─── Supplied data ───

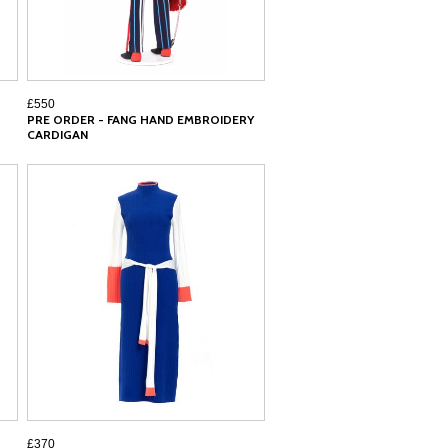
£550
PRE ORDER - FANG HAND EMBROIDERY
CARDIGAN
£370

───
─── Supplied data ───

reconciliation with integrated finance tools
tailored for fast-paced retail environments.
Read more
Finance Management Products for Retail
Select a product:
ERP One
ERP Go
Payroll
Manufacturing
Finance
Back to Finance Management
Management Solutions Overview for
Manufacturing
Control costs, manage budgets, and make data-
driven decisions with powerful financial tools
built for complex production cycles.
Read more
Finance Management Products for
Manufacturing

───
─── Supplied data ───

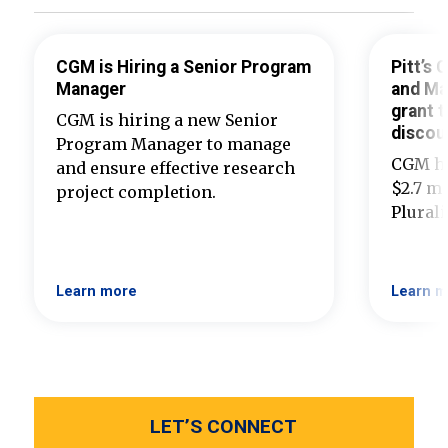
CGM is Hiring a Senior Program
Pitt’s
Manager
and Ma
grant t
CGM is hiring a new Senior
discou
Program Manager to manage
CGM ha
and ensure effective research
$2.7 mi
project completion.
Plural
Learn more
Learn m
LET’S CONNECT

───

→ **Work instruction**: Using the data above, repeat exactly the lines that begin at the line with "Program Manager to manage" and end at the line with "LET’S CONNECT", both ends included.

→ **Output**:
Program Manager to manage
CGM ha
and ensure effective research
$2.7 mi
project completion.
Plural
Learn more
Learn m
LET’S CONNECT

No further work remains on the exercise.